#### Task directions:
Among the entries below, count each line holding the word "column". Write only the number.

#### Record set:
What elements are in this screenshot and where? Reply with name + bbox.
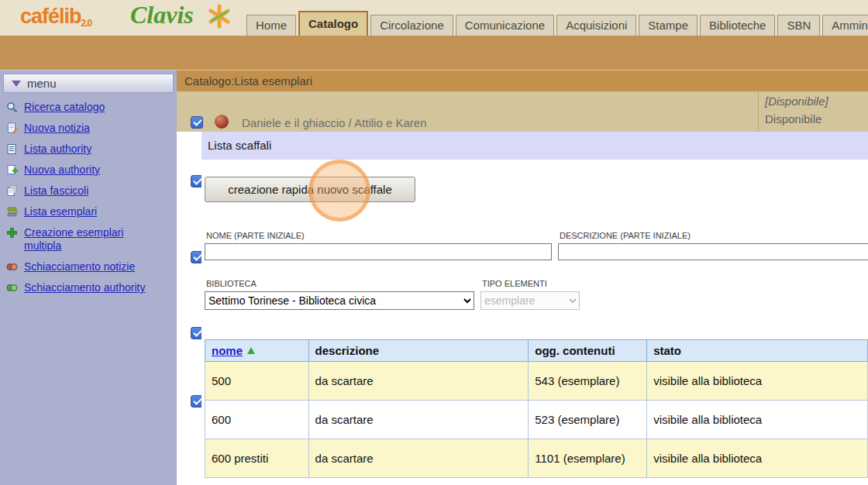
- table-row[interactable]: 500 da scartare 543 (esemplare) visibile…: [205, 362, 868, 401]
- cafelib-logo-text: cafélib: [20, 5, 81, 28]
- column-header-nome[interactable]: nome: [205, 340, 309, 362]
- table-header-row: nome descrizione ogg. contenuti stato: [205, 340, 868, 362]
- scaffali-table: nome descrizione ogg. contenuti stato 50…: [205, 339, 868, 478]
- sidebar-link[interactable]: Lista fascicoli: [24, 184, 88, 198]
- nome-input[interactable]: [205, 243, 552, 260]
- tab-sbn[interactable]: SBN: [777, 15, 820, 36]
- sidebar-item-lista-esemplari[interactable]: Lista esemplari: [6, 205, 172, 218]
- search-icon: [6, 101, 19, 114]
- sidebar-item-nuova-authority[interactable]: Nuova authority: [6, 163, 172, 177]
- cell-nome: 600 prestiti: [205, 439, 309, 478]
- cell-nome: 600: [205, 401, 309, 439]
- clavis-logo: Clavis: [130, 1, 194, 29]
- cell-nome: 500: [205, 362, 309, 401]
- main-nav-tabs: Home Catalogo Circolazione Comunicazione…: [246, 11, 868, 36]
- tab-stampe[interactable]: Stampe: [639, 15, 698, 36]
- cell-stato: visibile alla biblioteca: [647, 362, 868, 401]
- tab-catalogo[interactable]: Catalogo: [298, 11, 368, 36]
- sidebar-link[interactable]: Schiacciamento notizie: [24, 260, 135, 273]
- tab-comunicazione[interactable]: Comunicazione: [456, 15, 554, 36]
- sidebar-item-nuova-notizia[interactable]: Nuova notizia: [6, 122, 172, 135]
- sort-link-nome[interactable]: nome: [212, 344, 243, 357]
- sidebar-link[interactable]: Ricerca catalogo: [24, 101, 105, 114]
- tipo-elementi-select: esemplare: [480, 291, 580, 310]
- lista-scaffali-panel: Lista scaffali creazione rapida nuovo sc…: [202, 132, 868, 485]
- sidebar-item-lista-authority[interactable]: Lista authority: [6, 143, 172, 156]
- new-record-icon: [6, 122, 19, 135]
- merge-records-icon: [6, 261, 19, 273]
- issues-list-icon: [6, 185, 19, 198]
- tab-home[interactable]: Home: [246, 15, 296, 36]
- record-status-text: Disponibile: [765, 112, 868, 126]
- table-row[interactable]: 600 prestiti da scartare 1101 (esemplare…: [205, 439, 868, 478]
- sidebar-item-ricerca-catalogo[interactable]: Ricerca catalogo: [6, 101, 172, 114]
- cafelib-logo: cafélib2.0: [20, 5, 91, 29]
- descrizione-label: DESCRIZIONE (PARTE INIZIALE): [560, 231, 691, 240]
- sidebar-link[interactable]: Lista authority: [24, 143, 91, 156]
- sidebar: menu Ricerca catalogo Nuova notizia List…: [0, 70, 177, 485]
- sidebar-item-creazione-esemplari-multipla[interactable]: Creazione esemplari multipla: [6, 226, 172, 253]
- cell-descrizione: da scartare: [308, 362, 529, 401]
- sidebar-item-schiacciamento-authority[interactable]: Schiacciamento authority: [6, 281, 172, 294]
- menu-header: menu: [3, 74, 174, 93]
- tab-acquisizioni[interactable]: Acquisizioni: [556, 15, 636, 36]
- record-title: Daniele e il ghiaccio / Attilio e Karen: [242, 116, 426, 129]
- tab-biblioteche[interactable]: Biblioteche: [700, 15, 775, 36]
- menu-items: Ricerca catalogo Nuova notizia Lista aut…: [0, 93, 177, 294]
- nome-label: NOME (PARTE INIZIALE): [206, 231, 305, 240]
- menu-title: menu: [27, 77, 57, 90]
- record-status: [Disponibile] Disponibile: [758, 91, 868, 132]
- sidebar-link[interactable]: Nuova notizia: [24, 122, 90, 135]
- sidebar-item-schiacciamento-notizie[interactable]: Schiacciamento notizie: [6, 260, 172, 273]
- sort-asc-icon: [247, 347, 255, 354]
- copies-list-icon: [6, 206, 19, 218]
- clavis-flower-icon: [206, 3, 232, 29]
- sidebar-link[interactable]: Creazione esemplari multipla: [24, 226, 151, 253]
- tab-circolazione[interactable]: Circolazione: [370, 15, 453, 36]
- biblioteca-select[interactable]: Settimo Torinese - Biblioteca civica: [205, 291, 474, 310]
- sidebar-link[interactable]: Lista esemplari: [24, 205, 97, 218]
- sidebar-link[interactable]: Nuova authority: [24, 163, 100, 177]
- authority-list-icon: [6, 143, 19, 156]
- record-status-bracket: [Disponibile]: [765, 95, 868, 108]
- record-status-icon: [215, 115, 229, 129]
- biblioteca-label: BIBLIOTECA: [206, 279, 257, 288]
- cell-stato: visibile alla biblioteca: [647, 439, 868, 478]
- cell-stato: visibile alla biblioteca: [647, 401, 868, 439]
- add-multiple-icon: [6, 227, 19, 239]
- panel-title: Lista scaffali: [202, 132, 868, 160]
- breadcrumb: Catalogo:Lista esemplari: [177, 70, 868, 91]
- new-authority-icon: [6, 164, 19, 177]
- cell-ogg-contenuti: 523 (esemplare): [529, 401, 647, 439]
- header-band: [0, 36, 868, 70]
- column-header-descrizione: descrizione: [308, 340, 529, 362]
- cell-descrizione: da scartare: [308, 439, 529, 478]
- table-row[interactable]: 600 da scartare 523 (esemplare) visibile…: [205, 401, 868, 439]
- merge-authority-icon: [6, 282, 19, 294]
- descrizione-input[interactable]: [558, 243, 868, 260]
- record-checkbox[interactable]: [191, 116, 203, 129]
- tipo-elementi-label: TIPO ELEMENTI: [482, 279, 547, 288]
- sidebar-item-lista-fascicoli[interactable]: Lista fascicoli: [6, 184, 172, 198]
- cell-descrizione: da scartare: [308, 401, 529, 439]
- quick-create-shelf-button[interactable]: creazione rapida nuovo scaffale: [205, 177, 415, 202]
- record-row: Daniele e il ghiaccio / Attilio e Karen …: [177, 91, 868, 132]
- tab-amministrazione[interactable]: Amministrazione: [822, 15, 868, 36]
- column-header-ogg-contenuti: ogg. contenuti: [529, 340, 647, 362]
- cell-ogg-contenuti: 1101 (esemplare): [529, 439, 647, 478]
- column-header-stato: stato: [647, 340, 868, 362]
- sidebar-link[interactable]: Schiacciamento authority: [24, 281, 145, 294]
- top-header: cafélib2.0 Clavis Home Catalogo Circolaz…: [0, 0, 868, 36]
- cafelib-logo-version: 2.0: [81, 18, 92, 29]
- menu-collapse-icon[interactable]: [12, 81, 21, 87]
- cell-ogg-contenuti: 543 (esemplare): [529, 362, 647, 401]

#### Written answer:
4